Nationalgeographic.co.id—Ketika mendengar kata "bajak laut", kita mungkin membayangkan gambaran orang-orang yang bermuka seram, mabuk, berlayar dengan kapal besar, dan kerap merampok. Bajak laut sering digambarkan sedang menimbulkan kekacauan di seluruh Karibia. Setidaknya, gambaran itulah yang ditampilkan oleh budaya pop. Namun bajak laut tidak hanya ada di dunia barat. Di Asia, misalnya Kekaisaran Tiongkok, bajak laut juga menimbulkan masalah.
Pembajakan, atau tindakan perampokan di laut lepas, telah ada sejak zaman kuno dan terjadi di seluruh dunia.
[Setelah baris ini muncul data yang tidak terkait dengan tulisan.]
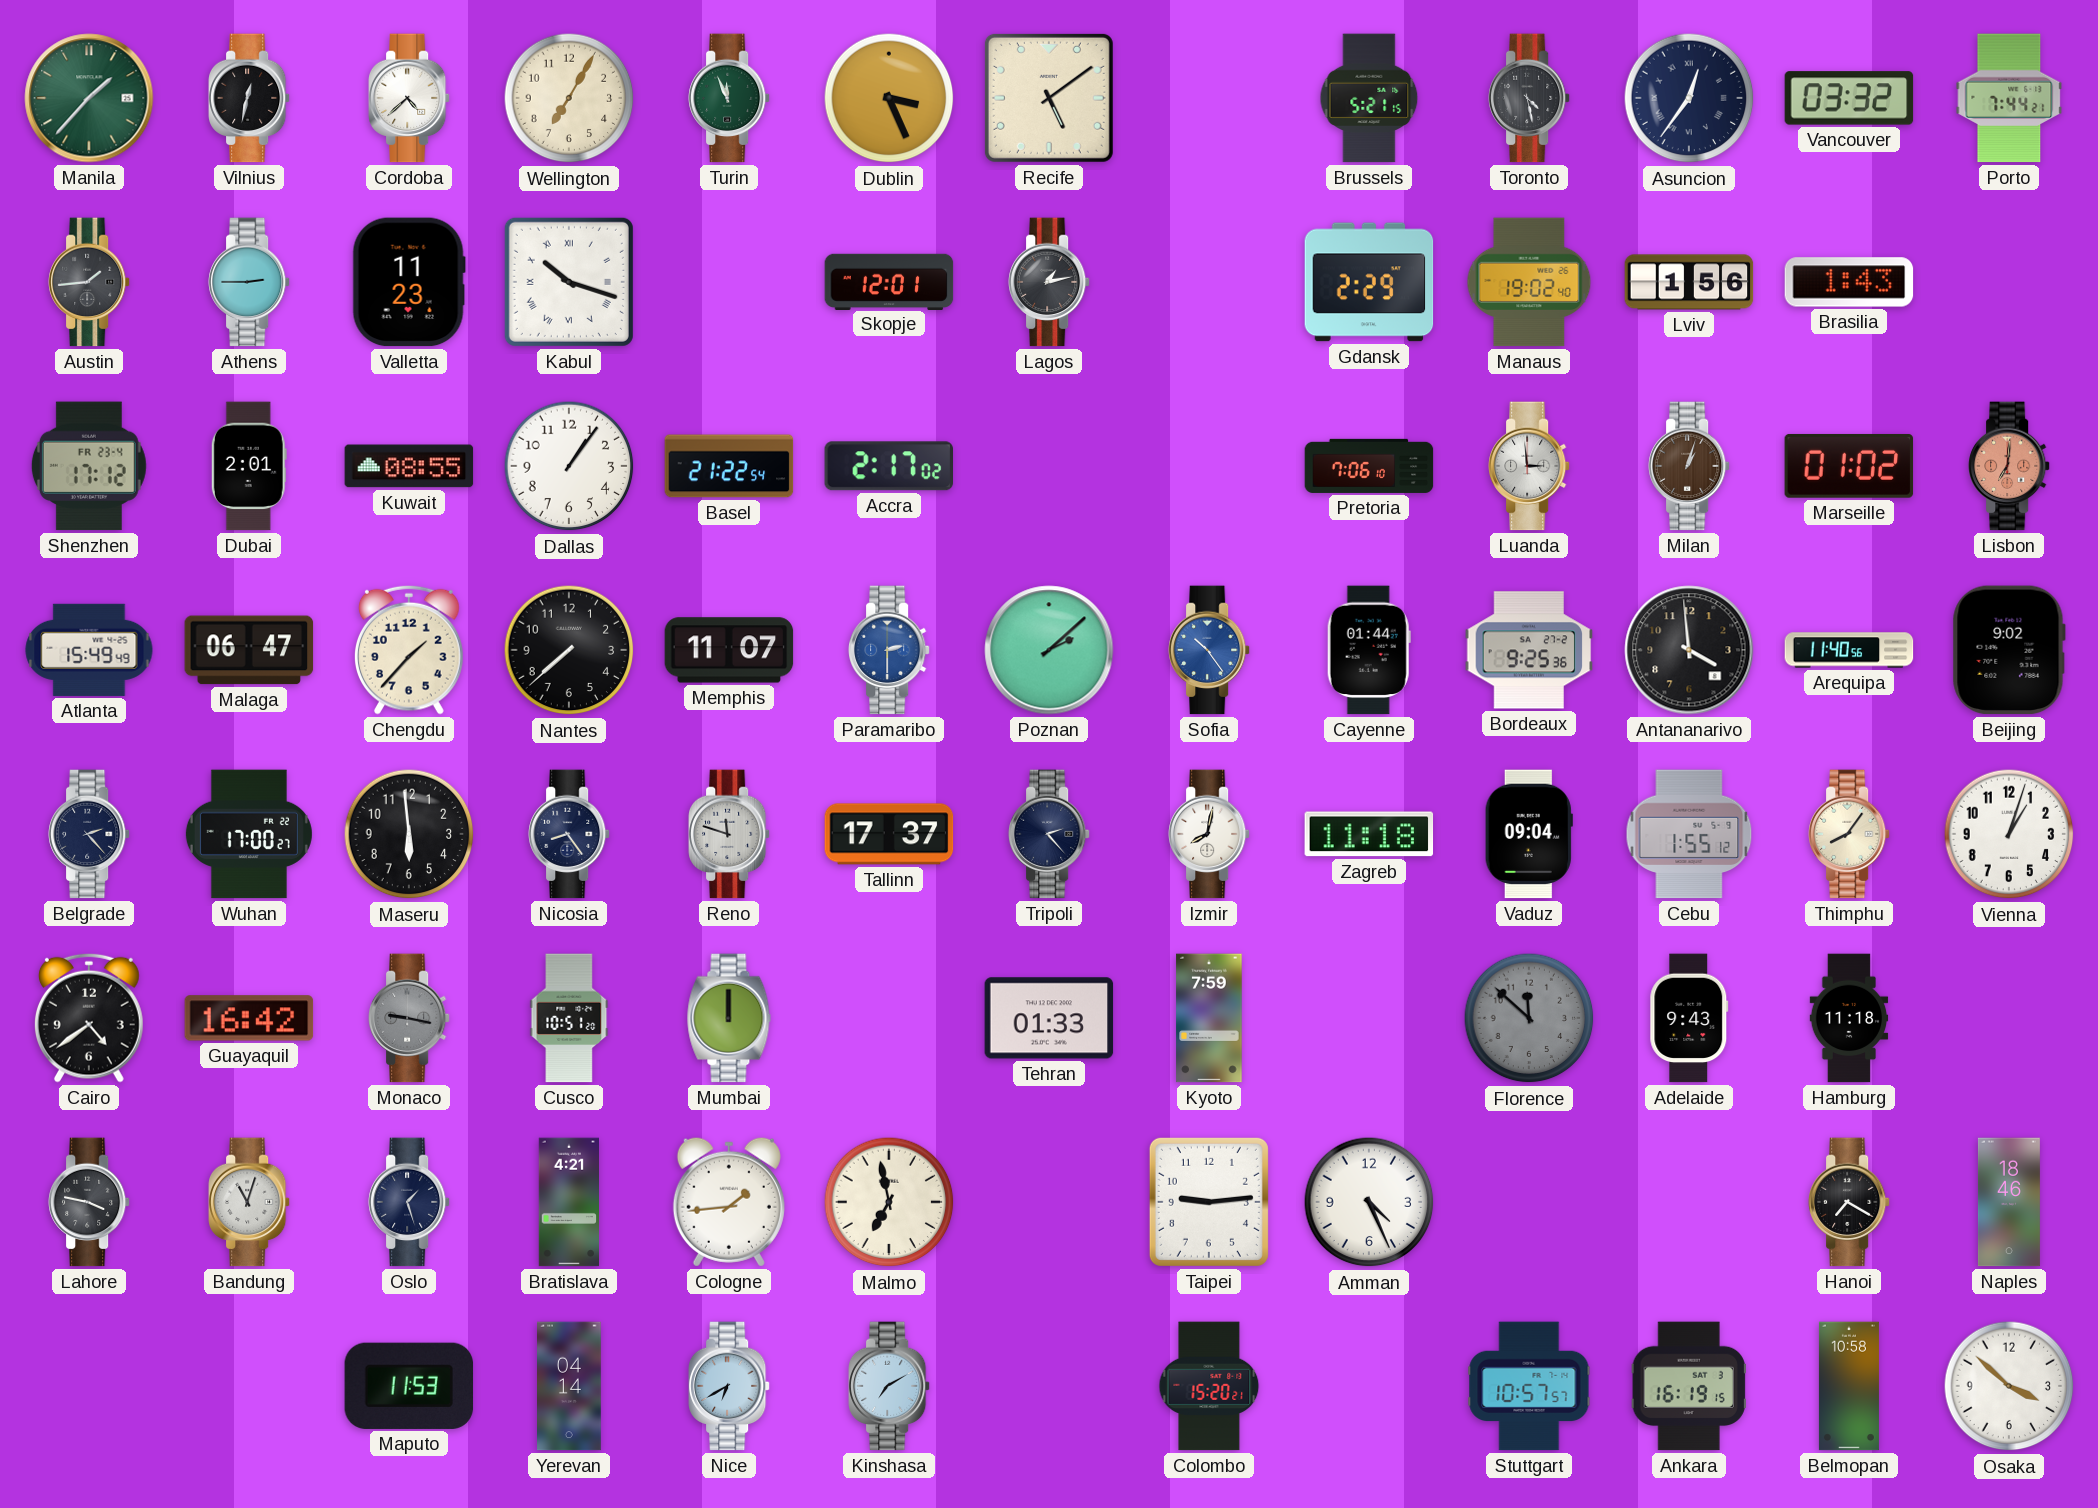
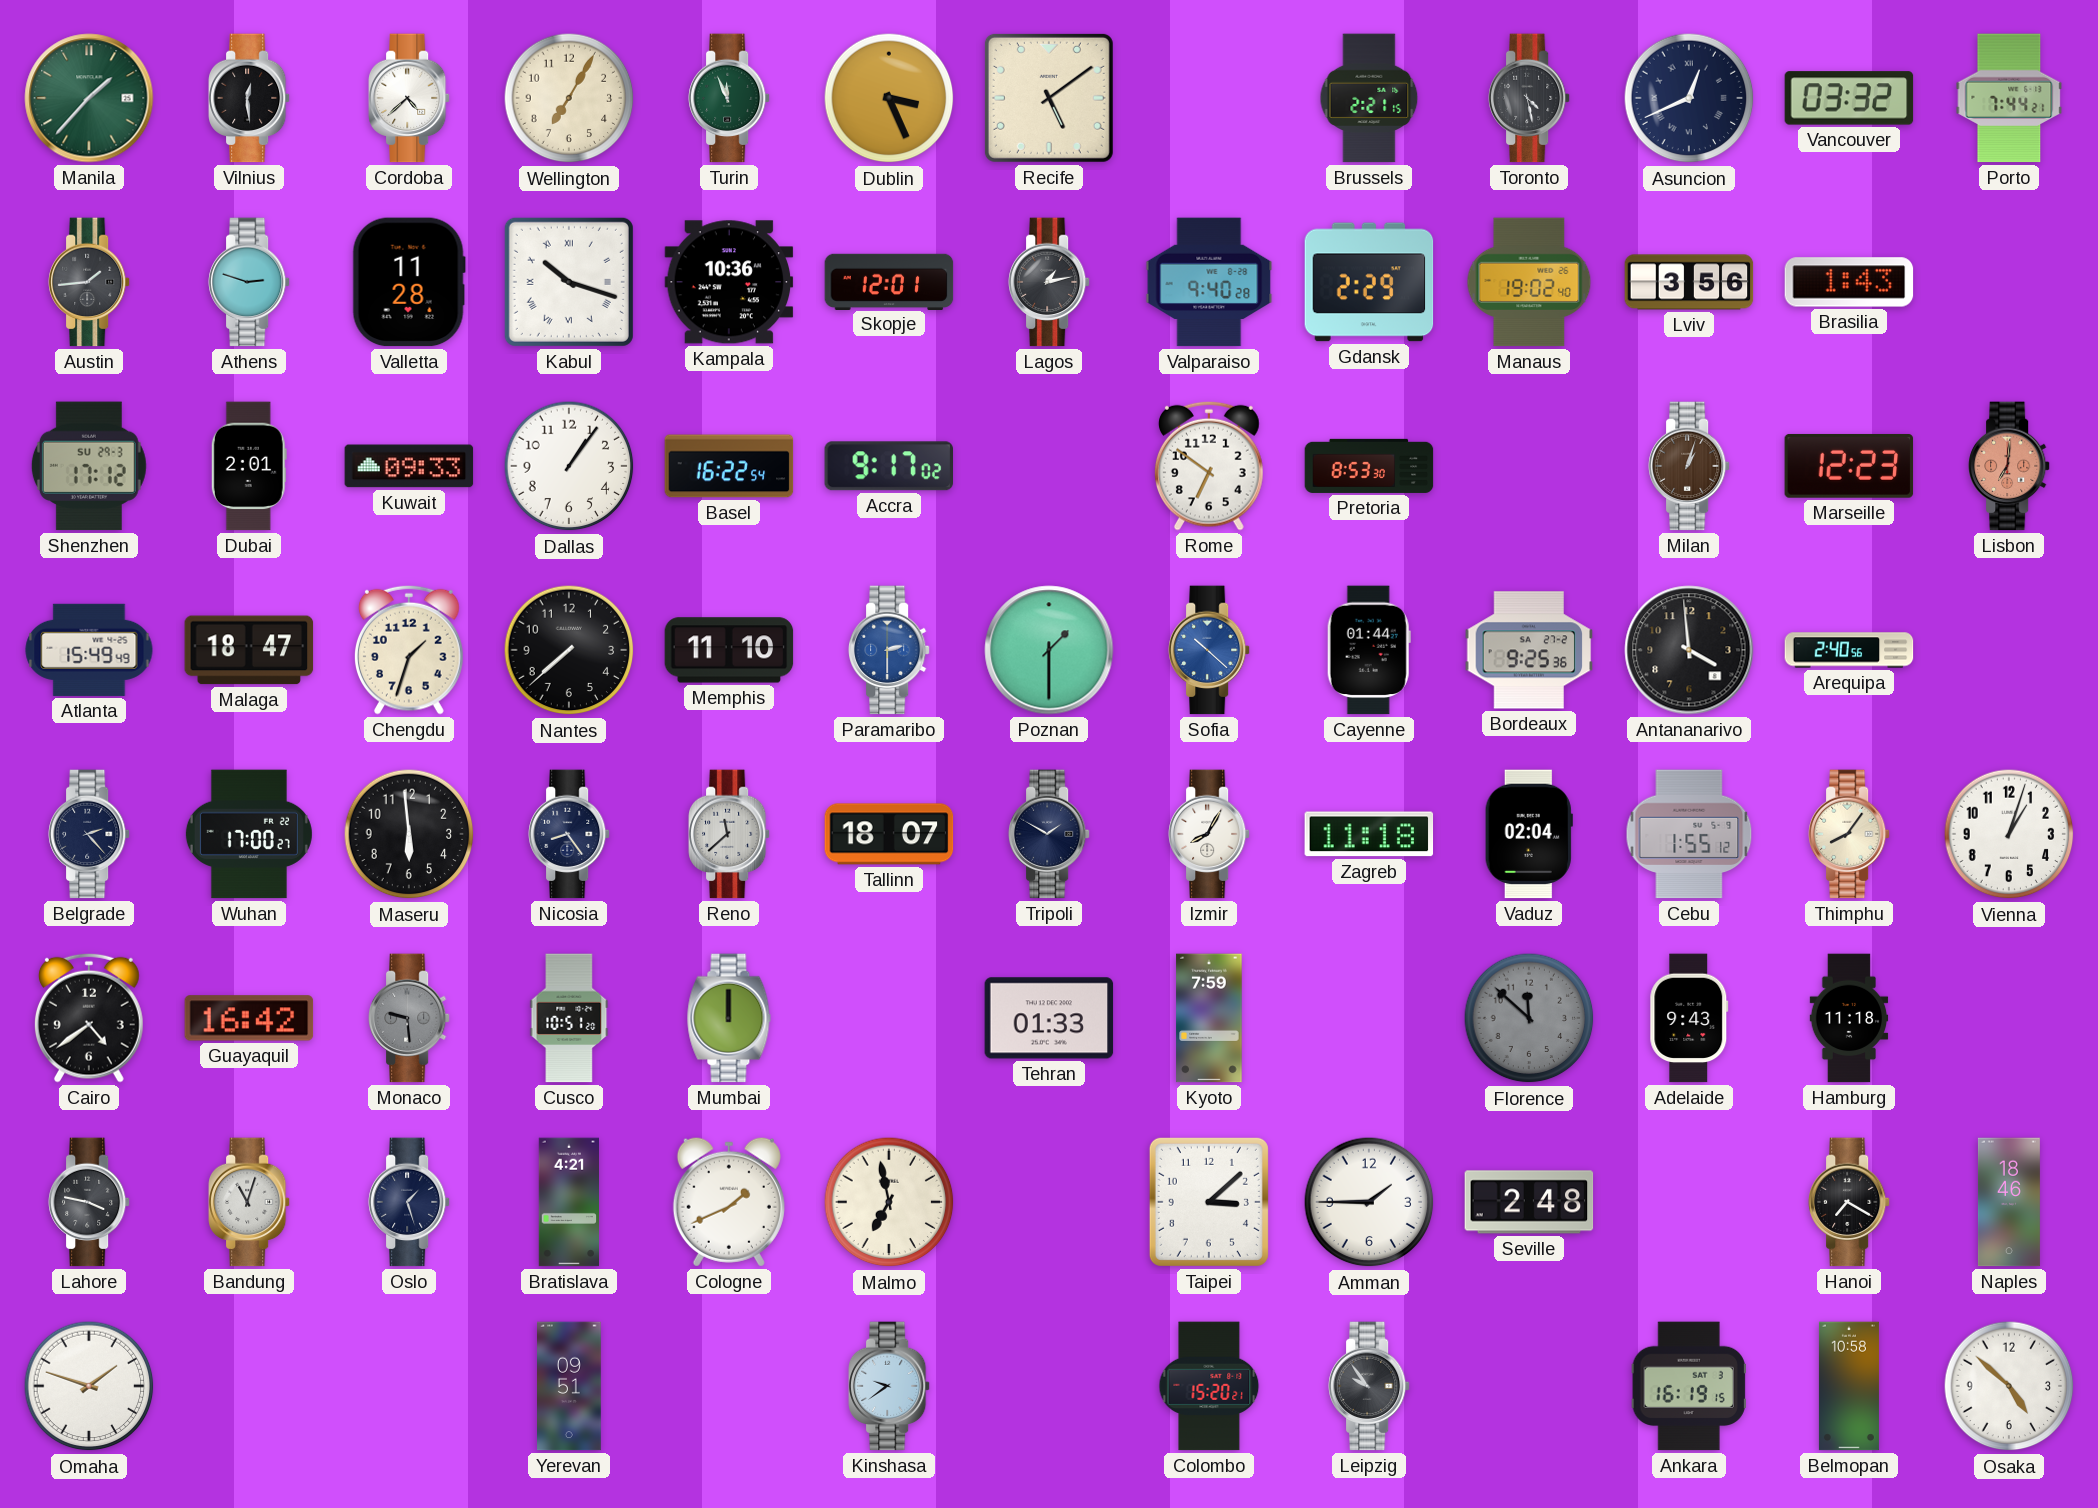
Vilnius: 12:32 -> 12:29
Brussels: 5:21 -> 2:21
Asuncion: 12:36 -> 12:41
Athens: 2:45 -> 2:48
Valletta: 11:23 -> 11:28
Kampala: none -> 10:36
Valparaiso: none -> 9:40
Lviv: 1:56 -> 3:56
Shenzhen date: FR 23-4 -> SU 29-3
Kuwait: 08:55 -> 09:33
Basel: 21:22 -> 16:22
Accra: 2:17 -> 9:17
Rome: none -> 6:51
Pretoria: 7:06 -> 8:53
Luanda: 2:59 -> none
Marseille: 01:02 -> 12:23
Malaga: 06:47 -> 18:47
Chengdu: 1:37 -> 1:33
Memphis: 11:07 -> 11:10
Poznan: 2:08 -> 1:30
Sofia: 10:24 -> 10:22
Arequipa: 11:40 -> 2:40
Beijing: 9:02 -> none
Reno: 11:48 -> 11:38
Tallinn: 17:37 -> 18:07
Tripoli: 2:23 -> 1:50
Izmir: 8:02 -> 8:05
Vaduz: 09:04 -> 02:04
Monaco: 9:17 -> 9:29
Cologne: 1:44 -> 1:41
Taipei: 9:14 -> 3:08
Amman: 4:26 -> 1:45
Seville: none -> 2:48
Omaha: none -> 1:48
Maputo: 11:53 -> none
Yerevan: 04:14 -> 09:51
Nice: 6:40 -> none
Kinshasa: 7:10 -> 9:39
Leipzig: none -> 9:54
Stuttgart: 10:57 -> none
Osaka: 3:52 -> 4:52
Beberapa orang bahkan menganggap orang Viking di Eropa utara pada dasarnya adalah bajak laut. Meskipun demikian, cara bajak laut bertindak dan mengatur diri mereka sangat berbeda tergantung di mana mereka beroperasi.
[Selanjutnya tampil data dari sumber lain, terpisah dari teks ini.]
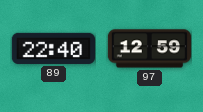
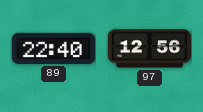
97: 12:59 -> 12:56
Zaman keemasan bajak laut di Kekaisaran Tiongkok
Zaman keemasan pembajakan, dalam pengertian Eropa, umumnya mengacu pada abad ke-17 dan ke-18 (kira-kira sekitar tahun 1650 hingga 1730). "Diperkirakan ada ribuan bajak laut yang melaut pada masa tersebut," tulis Allen B. Bridgewater di laman Owlcation. Namun pembajakan di Laut Tiongkok Selatan berlangsung lebih lama dibandingkan di Karibia dan Amerika. Pembajakan di Kekaisaran Tiongkok berlangsung antara abad ke-16 dan ke-19.
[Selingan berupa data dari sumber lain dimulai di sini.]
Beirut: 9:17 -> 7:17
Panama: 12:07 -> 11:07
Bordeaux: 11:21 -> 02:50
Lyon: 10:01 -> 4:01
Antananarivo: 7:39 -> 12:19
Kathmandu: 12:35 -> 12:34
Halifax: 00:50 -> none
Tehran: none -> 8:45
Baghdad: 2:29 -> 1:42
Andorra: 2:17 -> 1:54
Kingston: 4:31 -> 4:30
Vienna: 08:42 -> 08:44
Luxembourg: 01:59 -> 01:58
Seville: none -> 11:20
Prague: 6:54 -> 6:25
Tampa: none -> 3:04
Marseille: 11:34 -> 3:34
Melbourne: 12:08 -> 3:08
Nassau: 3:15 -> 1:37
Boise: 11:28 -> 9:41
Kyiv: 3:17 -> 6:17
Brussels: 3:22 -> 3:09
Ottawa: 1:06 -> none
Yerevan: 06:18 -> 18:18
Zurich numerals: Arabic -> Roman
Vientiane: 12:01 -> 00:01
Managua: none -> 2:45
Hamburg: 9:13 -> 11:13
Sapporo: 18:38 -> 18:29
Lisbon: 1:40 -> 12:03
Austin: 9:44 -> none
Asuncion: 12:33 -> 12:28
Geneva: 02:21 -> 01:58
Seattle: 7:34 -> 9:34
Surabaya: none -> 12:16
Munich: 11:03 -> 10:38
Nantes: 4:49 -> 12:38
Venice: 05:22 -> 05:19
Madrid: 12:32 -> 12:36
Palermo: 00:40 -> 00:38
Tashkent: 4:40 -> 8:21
Ketika pembajakan berkurang di Barat, terjadi "ledakan" bajak laut di seluruh Kekaisaran Tiongkok. Perompak serta armada kapal jauh lebih terorganisir dan hierarkis di kekaisaran itu. Puncak pembajakan di wilayah Kekaisaran Tiongkok umumnya terjadi antara tahun 1780 dan 1810. Para bajak laut Kekaisaran Tiongkok terkonsentrasi di dekat Delta Sungai Mutiara, sebuah labirin sungai yang sempurna untuk pembajakan.
Saat ini, Delta Sungai Mutiara umumnya mencakup wilayah administratif Tiongkok di Hong Kong dan Makau, kota Shenzhen, dan Guangzhou. Saat ini, wilayah ini masih menjadi salah satu wilayah terkaya dan terpadat di Tiongkok. Hal ini menunjukkan bahwa perdagangan di wilayah ini telah ada selama ratusan tahun.
Kapan pembajakan dimulai di Kekaisaran Tiongkok?
Pembajakan di Kekaisaran Tiongkok mungkin sudah dimulai sejak awal pelayaran. Sejarahnya panjang dan rumit.
Kasus pembajakan pertama yang terdokumentasi di Kekaisaran Tiongkok terjadi pada awal Dinasti Han (206 SM – 220 M). Saat itu, ada bajak laut lihai bernama Zhang Bolu.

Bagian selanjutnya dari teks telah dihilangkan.